In August, 1998 I was living in Khartoum, the capital city of the Sudan.  One evening about 9 p.m. we heard several loud explosions.  “What was that?”  After an hour, an announcement came over the radio, “The United States of America has launched a missile attack on the Islamic Republic of the Sudan.”  It was true too.  President Clinton had ordered a missile attack on an alleged “Chemical weapons plant” located in the city.

     Understand this.  I am the only white person in the whole area.  All my neighbours are Muslims.  Many of them know that I am an American priest whose country just attacked their own country.  Get the picture?  I’m in hot water!  Any minute there will be a lynch mob banging down my door.  I waited and waited.  But nothing happened.  No one came.  They didn’t drag me out of the house and cut my throat.  In fact even when I got enough courage to go outside the next day nothing happened.  Not one person even cursed me!

     In the deep water everything is upside down.  Muslims in a “Terrorist country” teach a Christian the meaning of non-violence. An old “pagan” man teaches a priest about God.
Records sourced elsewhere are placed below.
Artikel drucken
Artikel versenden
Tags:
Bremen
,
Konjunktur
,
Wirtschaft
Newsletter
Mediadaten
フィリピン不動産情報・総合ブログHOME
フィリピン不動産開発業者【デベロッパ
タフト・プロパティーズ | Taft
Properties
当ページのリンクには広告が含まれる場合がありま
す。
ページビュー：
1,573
Mission is a two way street.  We give and we receive.  The same Spirit in me is also in them.  The Spirit lifts the veil from our eyes to see the stranger as our friend.
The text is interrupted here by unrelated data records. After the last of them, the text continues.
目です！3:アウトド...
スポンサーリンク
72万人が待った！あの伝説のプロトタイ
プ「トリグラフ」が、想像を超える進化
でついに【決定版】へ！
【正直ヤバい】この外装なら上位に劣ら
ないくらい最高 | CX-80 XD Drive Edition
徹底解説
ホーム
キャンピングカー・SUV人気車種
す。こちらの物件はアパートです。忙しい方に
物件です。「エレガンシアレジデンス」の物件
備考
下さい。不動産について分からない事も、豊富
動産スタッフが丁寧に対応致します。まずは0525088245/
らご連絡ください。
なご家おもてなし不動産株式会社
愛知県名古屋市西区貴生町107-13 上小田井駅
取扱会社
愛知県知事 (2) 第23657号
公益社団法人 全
   Of course, having lived in the Sudan for over twenty years, I am not so naive to believe the Holy Spirit is the only Spirit blowing in the wind.  I’m not the only missionary in Africa.  The Devil is also preaching there.  “Save yourself, think of yourself” he says.  “Never mind the common good, think about what is good for you.  Never mind God’s kingdom, it’s only your kingdom, your life that matters.”

    And many people hear his call and follow him down the wide road to self - destruction.  The countless refugee camps throughout Africa are the fruits of the Devil’s labour.  In Kakuma Refugee Camp alone there are 86,000 refugees, all innocent victims of civil war and hunger in the Sudan, Somalia, Ethiopia, and the Congo.  

     For me, these victims, these refugees are the light to the world.  They take the mask off all the lies of a world that preaches a new world order based on money, self interest and greed.  Deep water is when we follow God’s dream and not our dream.  In God’s dream, every child has the right to eat, money or no money.  Every child has the right to drink clean water, money or no money.   Every child has the right to sleep in a house and not on the street,  money or no money. 

     This is what I believe God is telling me in the Kakuma Refugee Camp.  What is God telling you?  Do you too hear a call to go out to the deep water?  Is it not there that we find life, life in abundance?  It is not there we find our own soul?